Contents   Death By Lethal Subjection   Obstruction Of Justice

Criminal File 1   Criminal File 2   Criminal File 3   Criminal File 4   Criminal File 5   Criminal File 6

 

Obstruction of Justice

     My name is David T. Sholes. I am serving life without parole and one hundred eighty years at Indiana State Prison. On January 30, 1997, I was coerced into accepting a plea agreement and wrongfully convicted on three counts of murder and one count of attempted murder. My sentencing hearing was held on March 7, 1997. Since that time, my attempts to seek relief, have been adversely adjudicated. The following information shows the level of injustice that occurred in my criminal matter and the lengths the State of Indiana went in their efforts to obstruct justice.

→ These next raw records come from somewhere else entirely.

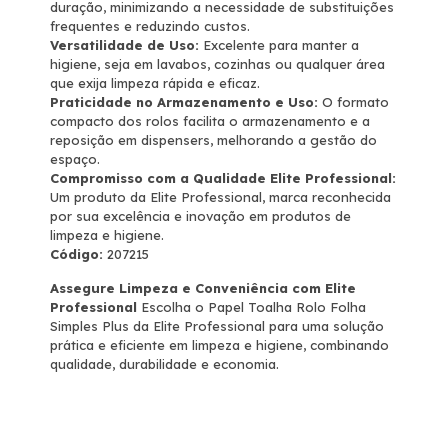
duração, minimizando a necessidade de substituições
frequentes e reduzindo custos.
Versatilidade de Uso:
Excelente para manter a
higiene, seja em lavabos, cozinhas ou qualquer área
que exija limpeza rápida e eficaz.
Praticidade no Armazenamento e Uso:
O formato
compacto dos rolos facilita o armazenamento e a
reposição em dispensers, melhorando a gestão do
espaço.
Compromisso com a Qualidade Elite Professional:
Um produto da Elite Professional, marca reconhecida
por sua excelência e inovação em produtos de
limpeza e higiene.
Código:
207215
Assegure Limpeza e Conveniência com Elite
Professional
Escolha o Papel Toalha Rolo Folha
Simples Plus da Elite Professional para uma solução
prática e eficiente em limpeza e higiene, combinando
qualidade, durabilidade e economia.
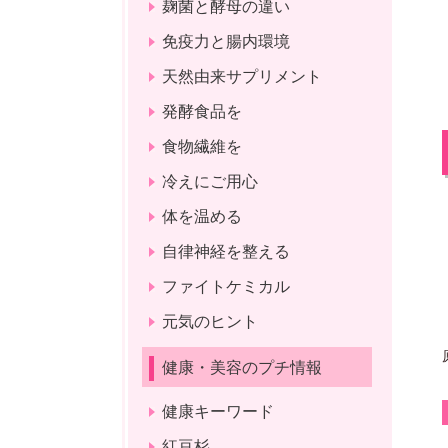
麹菌と酵母の違い
免疫力と腸内環境
天然由来サプリメント
発酵食品を
食物繊維を
冷えにご用心
体を温める
自律神経を整える
ファイトケミカル
元気のヒント
健康・美容のプチ情報
健康キーワード
紅豆杉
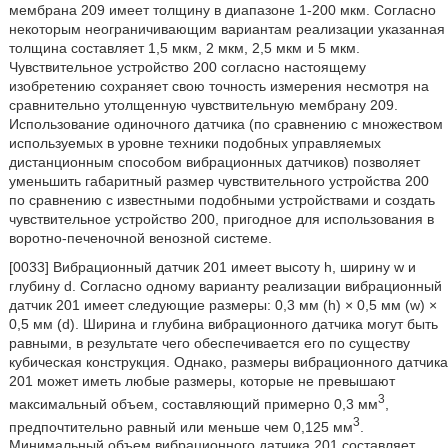
мембрана 209 имеет толщину в диапазоне 1-200 мкм. Согласно
некоторым неограничивающим вариантам реализации указанная
толщина составляет 1,5 мкм, 2 мкм, 2,5 мкм и 5 мкм.
Чувствительное устройство 200 согласно настоящему
изобретению сохраняет свою точность измерения несмотря на
сравнительно утолщенную чувствительную мембрану 209.
Использование одиночного датчика (по сравнению с множеством
используемых в уровне техники подобных управляемых
дистанционным способом вибрационных датчиков) позволяет
уменьшить габаритный размер чувствительного устройства 200
по сравнению с известными подобными устройствами и создать
чувствительное устройство 200, пригодное для использования в
воротно-печеночной венозной системе.
[0033] Вибрационный датчик 201 имеет высоту h, ширину w и
глубину d. Согласно одному варианту реализации вибрационный
датчик 201 имеет следующие размеры: 0,3 мм (h) × 0,5 мм (w) ×
0,5 мм (d). Ширина и глубина вибрационного датчика могут быть
равными, в результате чего обеспечивается его по существу
кубическая конструкция. Однако, размеры вибрационного датчика
201 может иметь любые размеры, которые не превышают
3
максимальный объем, составляющий примерно 0,3 мм
,
3
предпочтительно равный или меньше чем 0,125 мм
.
Минимальный объем вибрационного датчика 201 составляет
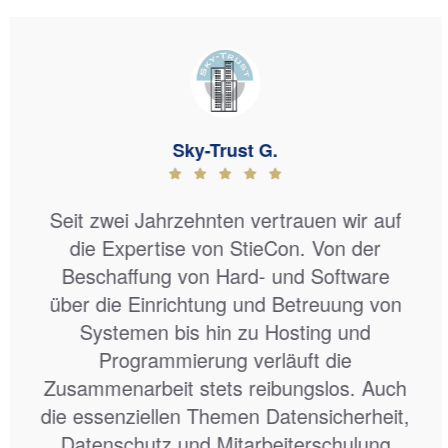
Bernd H.
Nach jetzt 25 Jahren können wir
durchaus beurteilen, welch guten und
qualifizierten Partner wir in der Firma
StieCon gefunden haben. Angefangen
hat alles mit Innovationen wie z. B.
Backup2Net, Exchange2Net, zu einer
Zeit, in der der Markt noch lange nicht so
weit war. Diese Innovationskraft hat sich
bis heute fortgesetzt und ist immer noch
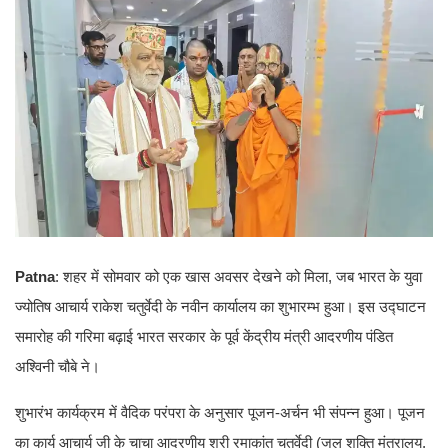
Patna
: शहर में सोमवार को एक खास अवसर देखने को मिला, जब भारत के युवा
ज्योतिष आचार्य राकेश चतुर्वेदी के नवीन कार्यालय का शुभारम्भ हुआ। इस उद्घाटन
समारोह की गरिमा बढ़ाई भारत सरकार के पूर्व केंद्रीय मंत्री आदरणीय पंडित
अश्विनी चौबे ने।
शुभारंभ कार्यक्रम में वैदिक परंपरा के अनुसार पूजन-अर्चन भी संपन्न हुआ। पूजन
का कार्य आचार्य जी के चाचा आदरणीय श्री रमाकांत चतुर्वेदी (जल शक्ति मंत्रालय,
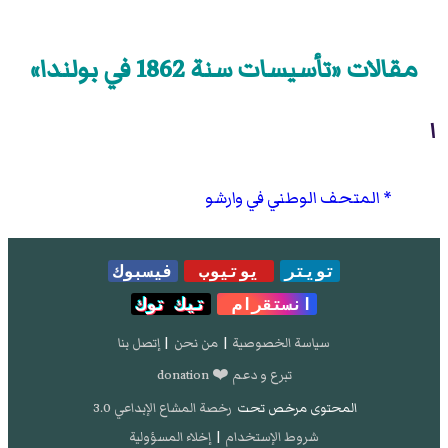
مقالات «تأسيسات سنة 1862 في بولندا»
ا
المتحف الوطني في وارشو
تويتر
يوتيوب
فيسبوك
انستقرام
تيك توك
سياسة الخصوصية
|
من نحن
|
إتصل بنا
تبرع و دعم ❤️ donation
المحتوى مرخص تحت
رخصة المشاع الإبداعي 3.0
شروط الإستخدام
|
إخلاء المسؤولية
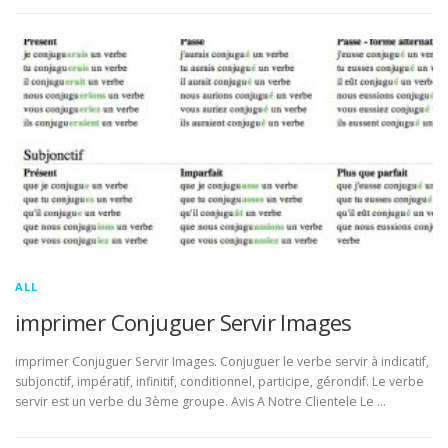
ALL
imprimer Conjuguer Servir Images
imprimer Conjuguer Servir Images. Conjuguer le verbe servir à indicatif,
subjonctif, impératif, infinitif, conditionnel, participe, gérondif. Le verbe
servir est un verbe du 3ème groupe. Avis A Notre Clientele Le …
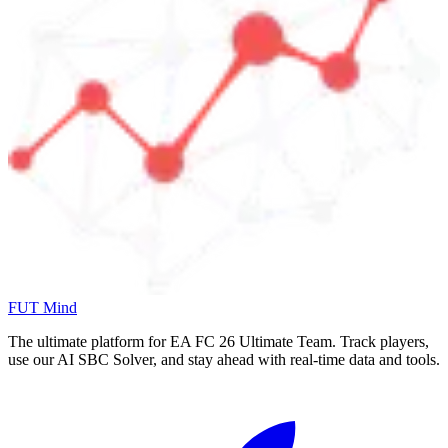
FUT Mind
The ultimate platform for EA FC
26
Ultimate Team. Track players,
use our AI SBC Solver, and stay ahead with real-time data and tools.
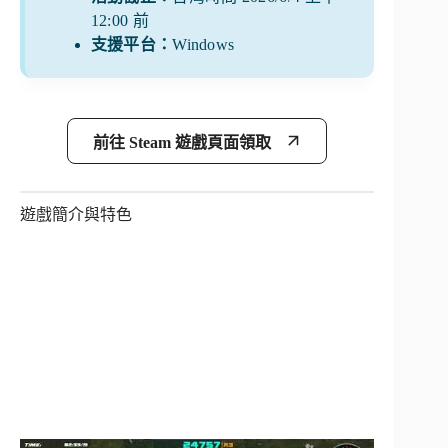
12:00 前
支援平台：
Windows
前往 Steam 遊戲頁面領取
遊戲簡介與特色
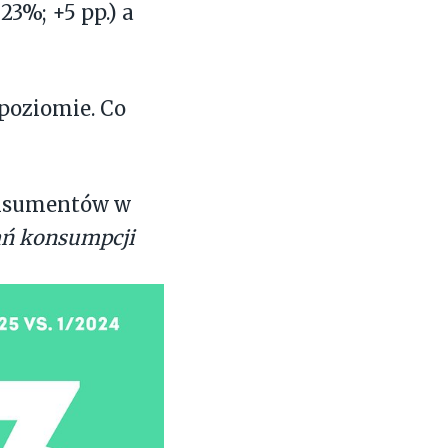
3%; +5 pp.) a
poziomie. Co
onsumentów w
dań konsumpcji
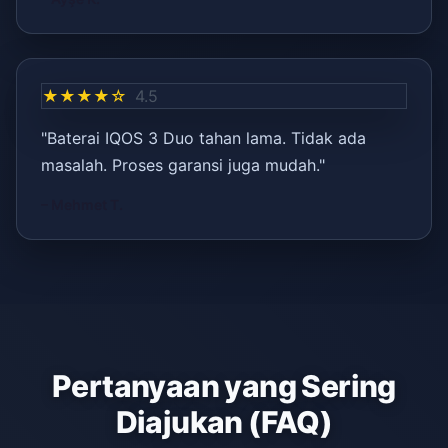
★★★★☆
4.5
"Baterai IQOS 3 Duo tahan lama. Tidak ada
masalah. Proses garansi juga mudah."
– Mehmet T.
Pertanyaan yang Sering
Diajukan (FAQ)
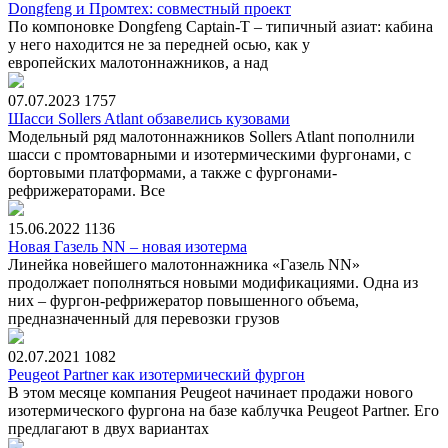
Dongfeng и Промтех: совместный проект
По компоновке Dongfeng Captain-T – типичный азиат: кабина
у него находится не за передней осью, как у
европейских малотоннажников, а над
07.07.2023
1757
Шасси Sollers Atlant обзавелись кузовами
Модельный ряд малотоннажников Sollers Atlant пополнили
шасси с промтоварными и изотермическими фургонами, с
бортовыми платформами, а также с фургонами-
рефрижераторами. Все
15.06.2022
1136
Новая Газель NN – новая изотерма
Линейка новейшего малотоннажника «Газель NN»
продолжает пополняться новыми модификациями. Одна из
них – фургон-рефрижератор повышенного объема,
предназначенный для перевозки грузов
02.07.2021
1082
Peugeot Partner как изотермический фургон
В этом месяце компания Peugeot начинает продажи нового
изотермического фургона на базе каблучка Peugeot Partner. Его
предлагают в двух вариантах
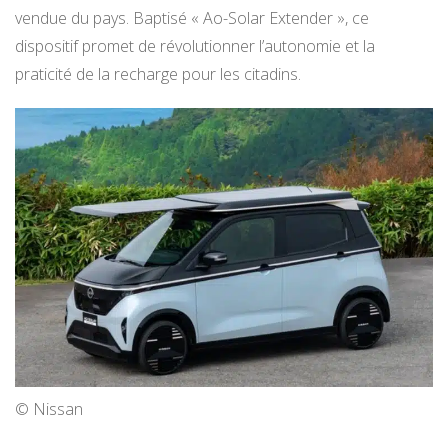
vendue du pays. Baptisé « Ao-Solar Extender », ce
dispositif promet de révolutionner l’autonomie et la
praticité de la recharge pour les citadins.
© Nissan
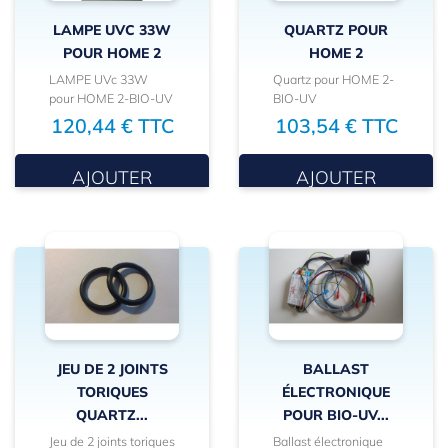
LAMPE UVC 33W
QUARTZ POUR
POUR HOME 2
HOME 2
LAMPE UVc 33W
Quartz pour HOME 2-
pour HOME 2-BIO-UV
BIO-UV
120,44 € TTC
103,54 € TTC
AJOUTER
AJOUTER
JEU DE 2 JOINTS
BALLAST
TORIQUES
ÉLECTRONIQUE
QUARTZ...
POUR BIO-UV...
Jeu de 2 joints toriques
Ballast électronique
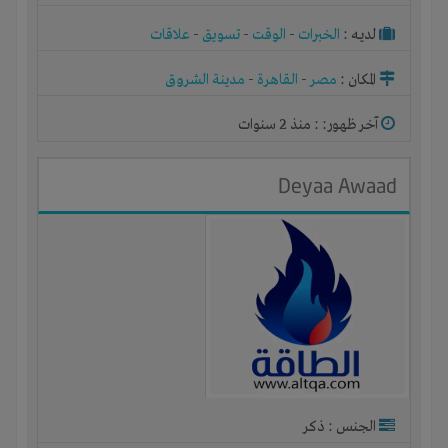
لديـه :
الخبرات
-
الوقت
-
تسويق
-
علاقات
المكان :
مصر
-
القاهرة
-
مدينة الشروق
آخر ظهور: : منذ 2 سنوات
Deyaa Awaad
الجنس : ذكر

    The injustice took root when, in August 1996, the Indiana Attorney General reportedly told my defense counsel, Joe Keith Lewis, not to pursue a voluntary intoxication defense, a valid defense on the books in 1996. Consequently, defense counsel failed to investigate and pursue a defense of intoxication even though, minutes after the criminal offense, I was medically comatose due to extreme alcohol and drug intoxication. Thus, counsel capitulated an intoxication defense after the Indiana Attorney General threatened him if he pursued it. Still, the August 6, 1996 paramedic report and Wabash Hospital emergency room report chronologically establish that upon EMS' arrival at the scene, a few minutes after the criminal offense, I was unconscious in a drug/alcohol coma. Further, these reports scientifically verify my physiological condition, which included: .232 blood alcohol level (serum); positive drug screen for Darvon (actually, Klonipin), a sedative, and Pseudoephedrine (Sudafed); gross respiratory depression, 4-10 breathes per minute; fixed and constricted pupils; elevated carbon dioxide blood gas level; lowered oxygen blood gas levels; very high (sinus-tacky) heartbeat rhythm, while unconscious; elevated blood-pressure; and unresponsive unconsciousness that lasted several hours, all classic symptoms of drug/alcohol overdose.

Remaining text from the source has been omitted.